----- DATA FOR THE TASK -----
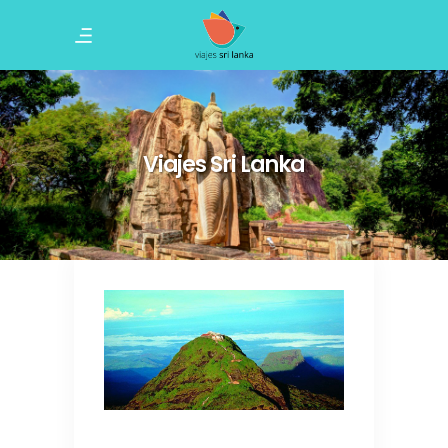
Viajes Sri Lanka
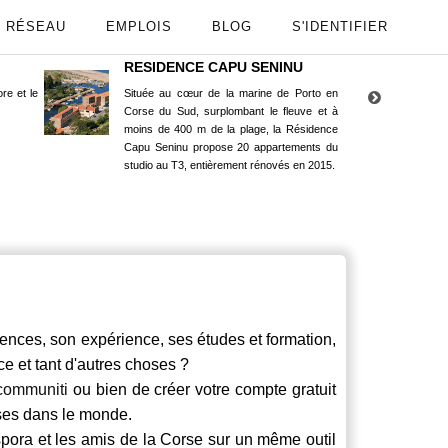
RÉSEAU
EMPLOIS
BLOG
S'IDENTIFIER
RESIDENCE CAPU SENINU
App
re et le
Située au cœur de la marine de Porto en
Maint
Corse du Sud, surplombant le fleuve et à
Goog
moins de 400 m de la plage, la Résidence
Capu Seninu propose 20 appartements du
studio au T3, entièrement rénovés en 2015.
ces, son expérience, ses études et formation,
ce et tant d'autres choses ?
communiti
ou bien de créer votre compte gratuit
rses dans le monde.
spora et les amis de la Corse sur un même outil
-----
• _ASSIGNED TASK_
Nothing but the lines from the one with "studio au T3, entièrement rénovés en 2015." through the last line of the records above should be retyped, and those word for word.

• _TASK ANSWER_
studio au T3, entièrement rénovés en 2015.
ces, son expérience, ses études et formation,
ce et tant d'autres choses ?
communiti
ou bien de créer votre compte gratuit
rses dans le monde.
spora et les amis de la Corse sur un même outil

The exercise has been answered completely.